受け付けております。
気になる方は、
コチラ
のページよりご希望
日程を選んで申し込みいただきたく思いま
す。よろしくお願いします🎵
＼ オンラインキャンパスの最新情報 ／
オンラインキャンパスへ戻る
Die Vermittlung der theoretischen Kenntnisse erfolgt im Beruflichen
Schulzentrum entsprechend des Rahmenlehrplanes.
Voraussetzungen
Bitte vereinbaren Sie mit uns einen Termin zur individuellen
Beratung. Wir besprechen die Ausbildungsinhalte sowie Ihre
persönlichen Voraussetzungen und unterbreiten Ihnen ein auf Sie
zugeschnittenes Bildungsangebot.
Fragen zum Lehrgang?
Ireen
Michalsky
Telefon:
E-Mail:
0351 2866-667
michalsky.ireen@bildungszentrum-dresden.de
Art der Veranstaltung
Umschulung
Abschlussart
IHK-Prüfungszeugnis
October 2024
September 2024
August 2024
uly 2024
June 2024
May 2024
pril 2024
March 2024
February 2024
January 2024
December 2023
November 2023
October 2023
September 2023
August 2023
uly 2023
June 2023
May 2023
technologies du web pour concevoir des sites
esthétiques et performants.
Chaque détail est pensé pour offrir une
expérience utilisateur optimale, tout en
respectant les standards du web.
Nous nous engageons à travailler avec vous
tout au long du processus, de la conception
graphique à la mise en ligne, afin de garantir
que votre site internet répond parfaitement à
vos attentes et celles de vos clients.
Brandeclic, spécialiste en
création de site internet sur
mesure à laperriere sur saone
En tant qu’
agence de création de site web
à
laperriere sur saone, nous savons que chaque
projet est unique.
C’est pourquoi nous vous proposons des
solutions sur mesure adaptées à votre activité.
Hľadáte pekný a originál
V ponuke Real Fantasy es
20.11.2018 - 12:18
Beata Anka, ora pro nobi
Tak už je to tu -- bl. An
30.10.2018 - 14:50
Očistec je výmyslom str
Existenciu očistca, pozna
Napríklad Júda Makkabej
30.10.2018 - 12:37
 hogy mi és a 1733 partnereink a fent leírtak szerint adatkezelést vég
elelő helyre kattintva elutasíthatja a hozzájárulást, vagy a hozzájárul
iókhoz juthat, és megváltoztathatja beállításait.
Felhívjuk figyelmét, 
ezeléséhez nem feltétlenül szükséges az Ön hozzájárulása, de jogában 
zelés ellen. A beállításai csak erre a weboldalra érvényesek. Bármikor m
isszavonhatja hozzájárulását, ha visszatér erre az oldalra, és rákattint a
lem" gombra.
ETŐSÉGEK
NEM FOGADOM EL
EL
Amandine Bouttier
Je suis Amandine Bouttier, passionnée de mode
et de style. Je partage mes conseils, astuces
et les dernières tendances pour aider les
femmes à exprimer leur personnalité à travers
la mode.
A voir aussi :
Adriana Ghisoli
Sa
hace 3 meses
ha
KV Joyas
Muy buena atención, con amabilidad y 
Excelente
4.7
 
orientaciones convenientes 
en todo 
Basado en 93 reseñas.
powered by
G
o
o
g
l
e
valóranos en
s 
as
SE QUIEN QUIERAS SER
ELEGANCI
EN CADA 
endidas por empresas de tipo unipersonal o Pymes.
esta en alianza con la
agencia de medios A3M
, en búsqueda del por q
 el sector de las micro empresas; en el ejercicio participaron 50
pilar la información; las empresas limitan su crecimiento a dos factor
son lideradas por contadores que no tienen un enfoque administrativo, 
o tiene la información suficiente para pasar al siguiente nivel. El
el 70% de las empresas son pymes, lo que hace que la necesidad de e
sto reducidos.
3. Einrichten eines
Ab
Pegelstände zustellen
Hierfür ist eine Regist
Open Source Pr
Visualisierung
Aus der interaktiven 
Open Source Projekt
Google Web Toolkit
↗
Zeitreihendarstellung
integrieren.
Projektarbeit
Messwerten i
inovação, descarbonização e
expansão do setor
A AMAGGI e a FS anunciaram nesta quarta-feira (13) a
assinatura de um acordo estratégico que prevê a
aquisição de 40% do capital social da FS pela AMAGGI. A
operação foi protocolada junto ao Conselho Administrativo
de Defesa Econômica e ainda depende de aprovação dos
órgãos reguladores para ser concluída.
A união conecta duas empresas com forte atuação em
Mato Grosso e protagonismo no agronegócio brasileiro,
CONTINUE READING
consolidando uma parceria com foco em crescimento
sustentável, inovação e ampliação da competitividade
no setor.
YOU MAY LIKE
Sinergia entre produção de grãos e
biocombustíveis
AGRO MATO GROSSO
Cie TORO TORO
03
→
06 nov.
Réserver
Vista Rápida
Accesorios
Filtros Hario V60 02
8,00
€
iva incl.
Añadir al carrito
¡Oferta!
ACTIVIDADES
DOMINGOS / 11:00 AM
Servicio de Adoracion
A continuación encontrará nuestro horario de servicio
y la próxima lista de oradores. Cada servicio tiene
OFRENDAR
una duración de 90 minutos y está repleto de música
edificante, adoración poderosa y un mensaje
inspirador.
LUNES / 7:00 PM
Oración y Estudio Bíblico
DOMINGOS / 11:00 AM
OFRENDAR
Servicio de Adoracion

######

■ WHAT YOU ARE ASKED TO DO
Every entry shown above should be written out again without a single difference.

■ SOLUTION
受け付けております。
気になる方は、
コチラ
のページよりご希望
日程を選んで申し込みいただきたく思いま
す。よろしくお願いします🎵
＼ オンラインキャンパスの最新情報 ／
オンラインキャンパスへ戻る
Die Vermittlung der theoretischen Kenntnisse erfolgt im Beruflichen
Schulzentrum entsprechend des Rahmenlehrplanes.
Voraussetzungen
Bitte vereinbaren Sie mit uns einen Termin zur individuellen
Beratung. Wir besprechen die Ausbildungsinhalte sowie Ihre
persönlichen Voraussetzungen und unterbreiten Ihnen ein auf Sie
zugeschnittenes Bildungsangebot.
Fragen zum Lehrgang?
Ireen
Michalsky
Telefon:
E-Mail:
0351 2866-667
michalsky.ireen@bildungszentrum-dresden.de
Art der Veranstaltung
Umschulung
Abschlussart
IHK-Prüfungszeugnis
October 2024
September 2024
August 2024
uly 2024
June 2024
May 2024
pril 2024
March 2024
February 2024
January 2024
December 2023
November 2023
October 2023
September 2023
August 2023
uly 2023
June 2023
May 2023
technologies du web pour concevoir des sites
esthétiques et performants.
Chaque détail est pensé pour offrir une
expérience utilisateur optimale, tout en
respectant les standards du web.
Nous nous engageons à travailler avec vous
tout au long du processus, de la conception
graphique à la mise en ligne, afin de garantir
que votre site internet répond parfaitement à
vos attentes et celles de vos clients.
Brandeclic, spécialiste en
création de site internet sur
mesure à laperriere sur saone
En tant qu’
agence de création de site web
à
laperriere sur saone, nous savons que chaque
projet est unique.
C’est pourquoi nous vous proposons des
solutions sur mesure adaptées à votre activité.
Hľadáte pekný a originál
V ponuke Real Fantasy es
20.11.2018 - 12:18
Beata Anka, ora pro nobi
Tak už je to tu -- bl. An
30.10.2018 - 14:50
Očistec je výmyslom str
Existenciu očistca, pozna
Napríklad Júda Makkabej
30.10.2018 - 12:37
 hogy mi és a 1733 partnereink a fent leírtak szerint adatkezelést vég
elelő helyre kattintva elutasíthatja a hozzájárulást, vagy a hozzájárul
iókhoz juthat, és megváltoztathatja beállításait.
Felhívjuk figyelmét, 
ezeléséhez nem feltétlenül szükséges az Ön hozzájárulása, de jogában 
zelés ellen. A beállításai csak erre a weboldalra érvényesek. Bármikor m
isszavonhatja hozzájárulását, ha visszatér erre az oldalra, és rákattint a
lem" gombra.
ETŐSÉGEK
NEM FOGADOM EL
EL
Amandine Bouttier
Je suis Amandine Bouttier, passionnée de mode
et de style. Je partage mes conseils, astuces
et les dernières tendances pour aider les
femmes à exprimer leur personnalité à travers
la mode.
A voir aussi :
Adriana Ghisoli
Sa
hace 3 meses
ha
KV Joyas
Muy buena atención, con amabilidad y 
Excelente
4.7
 
orientaciones convenientes 
en todo 
Basado en 93 reseñas.
powered by
G
o
o
g
l
e
valóranos en
s 
as
SE QUIEN QUIERAS SER
ELEGANCI
EN CADA 
endidas por empresas de tipo unipersonal o Pymes.
esta en alianza con la
agencia de medios A3M
, en búsqueda del por q
 el sector de las micro empresas; en el ejercicio participaron 50
pilar la información; las empresas limitan su crecimiento a dos factor
son lideradas por contadores que no tienen un enfoque administrativo, 
o tiene la información suficiente para pasar al siguiente nivel. El
el 70% de las empresas son pymes, lo que hace que la necesidad de e
sto reducidos.
3. Einrichten eines
Ab
Pegelstände zustellen
Hierfür ist eine Regist
Open Source Pr
Visualisierung
Aus der interaktiven 
Open Source Projekt
Google Web Toolkit
↗
Zeitreihendarstellung
integrieren.
Projektarbeit
Messwerten i
inovação, descarbonização e
expansão do setor
A AMAGGI e a FS anunciaram nesta quarta-feira (13) a
assinatura de um acordo estratégico que prevê a
aquisição de 40% do capital social da FS pela AMAGGI. A
operação foi protocolada junto ao Conselho Administrativo
de Defesa Econômica e ainda depende de aprovação dos
órgãos reguladores para ser concluída.
A união conecta duas empresas com forte atuação em
Mato Grosso e protagonismo no agronegócio brasileiro,
CONTINUE READING
consolidando uma parceria com foco em crescimento
sustentável, inovação e ampliação da competitividade
no setor.
YOU MAY LIKE
Sinergia entre produção de grãos e
biocombustíveis
AGRO MATO GROSSO
Cie TORO TORO
03
→
06 nov.
Réserver
Vista Rápida
Accesorios
Filtros Hario V60 02
8,00
€
iva incl.
Añadir al carrito
¡Oferta!
ACTIVIDADES
DOMINGOS / 11:00 AM
Servicio de Adoracion
A continuación encontrará nuestro horario de servicio
y la próxima lista de oradores. Cada servicio tiene
OFRENDAR
una duración de 90 minutos y está repleto de música
edificante, adoración poderosa y un mensaje
inspirador.
LUNES / 7:00 PM
Oración y Estudio Bíblico
DOMINGOS / 11:00 AM
OFRENDAR
Servicio de Adoracion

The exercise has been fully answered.